Na tela, a Apple finalmente corrigiu o que já era vergonha: Super Retina OLED de 6,3 polegadas, resolução 1206p e, principal novidade, 120 Hz, travado em 60 Hz até a geração passada, enquanto Android de mil e poucos reais já entregava isso. Brilho de até 3000 nits, testado direto no sol sem dificuldade nenhuma pra enquadrar foto.
No hardware, o chip A19 (diferente do A19 Pro das versões Pro/Pro Max) surpreendeu nos testes do Roda Liso: 120 fps estáveis em Delta Force e Wild Rift, 119 no COD Mobile, e um marco histórico no canal — mais de 60 fps no Genshin Impact, algo que nem os gamers da REDMAGIC tinham conseguido. Na média geral do ranking, fechou com 84 fps (7º lugar, atrás do Motorola Signature e à frente do POCO X8 Pro Max), com uma temperatura baixíssima de 35°C após uma hora de Minecraft com shaders, controle térmico de outro patamar.
A bateria, de 3.692 mAh, foi a menor testada no ano, mas rendeu bem: 65% de consumo após 8 horas de uso pesado, contra 75% do S26 Ultra (que tem 4300 mAh) no mesmo teste. Carregamento com 40W leva a bateria a 50% em menos de 30 minutos, mas a carga completa demora 1h30, e no MagSafe fica em torno de 2h.
Nas câmeras, o conjunto é principal de 48MP + ultrawide de 48MP, sem teleobjetiva de verdade (só 2x de recorte), o que pesa contra o Ultra em versatilidade. De dia a nitidez é excelente, inclusive em contraluz total.

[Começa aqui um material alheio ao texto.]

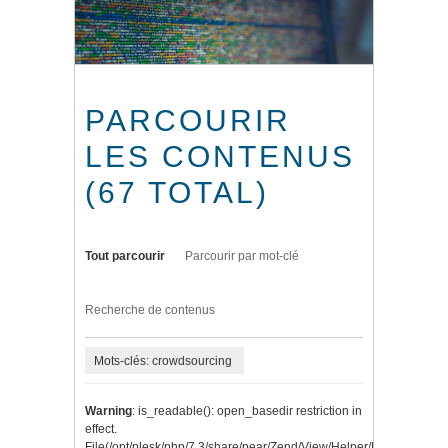
PARCOURIR
LES CONTENUS
(67 TOTAL)
Tout parcourir
Parcourir par mot-clé
Recherche de contenus
Mots-clés: crowdsourcing
Warning
: is_readable(): open_basedir restriction in
effect.
File(/opt/plesk/php/7.3/share/pear/Zend/View/Helper/Navigation/P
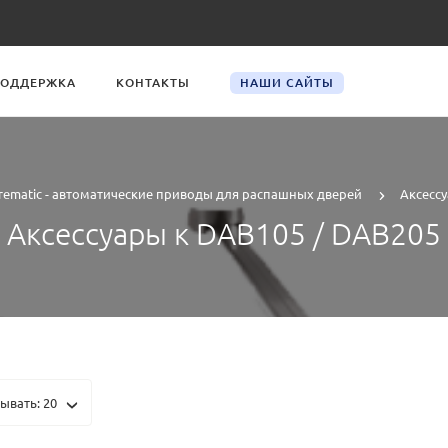
ОДДЕРЖКА
КОНТАКТЫ
НАШИ САЙТЫ
trematic - автоматические приводы для распашных дверей
Аксессу
Аксессуары к DAB105 / DAB205
ывать: 20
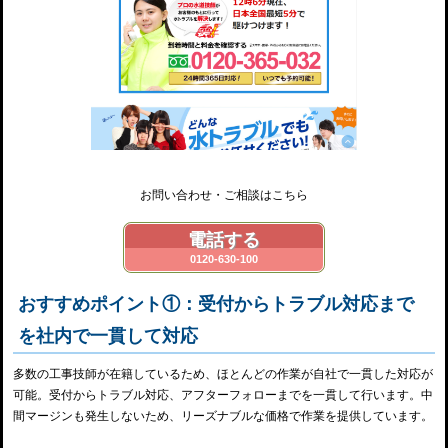
お問い合わせ・ご相談はこちら
電話する
0120-630-100
おすすめポイント①：受付からトラブル対応まで
を社内で一貫して対応
多数の工事技師が在籍しているため、ほとんどの作業が自社で一貫した対応が
可能。受付からトラブル対応、アフターフォローまでを一貫して行います。中
間マージンも発生しないため、リーズナブルな価格で作業を提供しています。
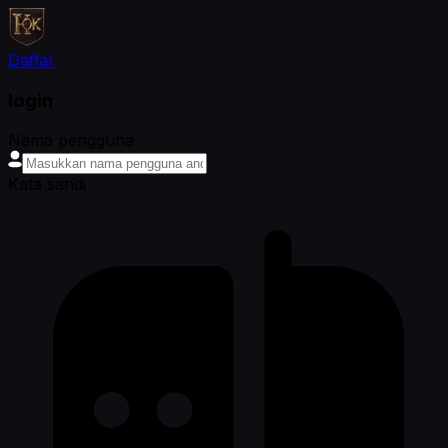
Daftar
login
Nama pengguna
Kata sandi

À noite surpreendeu bastante, com ruído baixíssimo, embora perca um pouco de textura fina. A ultrawide noturna é o ponto fraco, com cantos moles e mais ruído. Contra o S26 Ultra, a briga é ombro a ombro na principal — às vezes prefiro o tom de pele do iPhone, mas o alcance do Ultra ainda ganha.
No software, está o maior trunfo: iOS 26 com anos de atualização garantida, fluidez intacta com o tempo, ecossistema integrado. O trade-off é a liberdade menor do iOS frente ao Android.
De preço, o iPhone 17 parte da casa dos sete mil reais nas lojas oficiais, motivo pelo qual fui atrás dele na Shopee, onde saiu mais em conta (recomendo sempre checar reputação do vendedor).
Conclusão: é o melhor compacto que testei em muito tempo, ótima entrada pra quem vem de iPhone antigo ou de Android. Mas não foi suficiente pra me tirar do S26 Ultra, a câmera mais versátil, a bateria de dois dias, a caneta, a tela maior e a liberdade do Android ainda seguram mais. Ainda.